◆ **EXERCISE AIM**
Using "rule" as the search string, find the matching lines below and copy them.

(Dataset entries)
********
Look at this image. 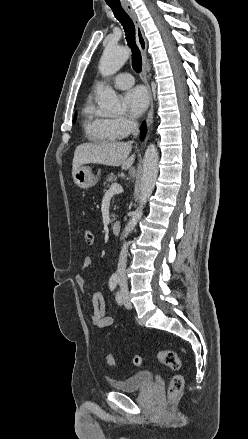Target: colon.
Instances as JSON below:
<instances>
[{
    "instance_id": "1",
    "label": "colon",
    "mask_w": 248,
    "mask_h": 439,
    "mask_svg": "<svg viewBox=\"0 0 248 439\" xmlns=\"http://www.w3.org/2000/svg\"><path fill=\"white\" fill-rule=\"evenodd\" d=\"M83 237L85 242L88 245H93L95 242L94 234L91 230L85 229L83 231ZM157 359L162 362L165 366L172 370H179L181 367V360L177 353L169 350L159 351L156 355ZM105 361L109 366H115L116 365V359L112 354H106ZM143 362V357L136 355L133 357V364L136 366H140ZM184 380L183 377L179 374L174 375L169 389H168V397L170 400H176L183 389Z\"/></svg>"
}]
</instances>
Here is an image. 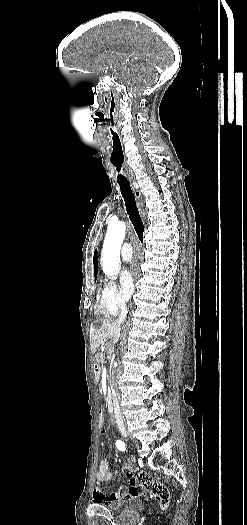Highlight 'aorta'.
Wrapping results in <instances>:
<instances>
[{"instance_id": "1", "label": "aorta", "mask_w": 247, "mask_h": 525, "mask_svg": "<svg viewBox=\"0 0 247 525\" xmlns=\"http://www.w3.org/2000/svg\"><path fill=\"white\" fill-rule=\"evenodd\" d=\"M125 231L124 222H114L108 225L101 254V264L104 274L111 279L116 277L120 268V249Z\"/></svg>"}]
</instances>
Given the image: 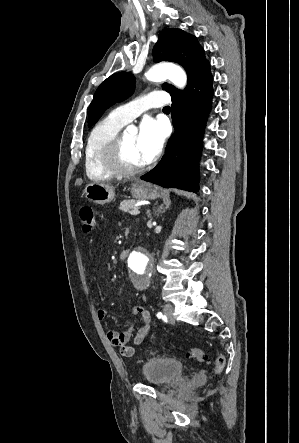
********
◆ **EXERCISE SOLUTION**
    "mask_svg": "<svg viewBox=\"0 0 248 439\" xmlns=\"http://www.w3.org/2000/svg\"><path fill=\"white\" fill-rule=\"evenodd\" d=\"M83 237L85 242L88 245H93L95 242L94 234L91 230L85 229L83 231ZM157 359L162 362L165 366L172 370H179L181 367V360L177 353L169 350L159 351L156 355ZM105 361L109 366H115L116 365V359L112 354H106ZM143 362V357L136 355L133 357V364L136 366H140ZM184 380L183 377L179 374L174 375L169 389H168V397L170 400H176L183 389Z\"/></svg>"
[{"instance_id": "1", "label": "aorta", "mask_w": 247, "mask_h": 525, "mask_svg": "<svg viewBox=\"0 0 247 525\" xmlns=\"http://www.w3.org/2000/svg\"><path fill=\"white\" fill-rule=\"evenodd\" d=\"M125 231L124 222H114L108 225L101 254V264L104 274L111 279L116 277L120 268V249Z\"/></svg>"}]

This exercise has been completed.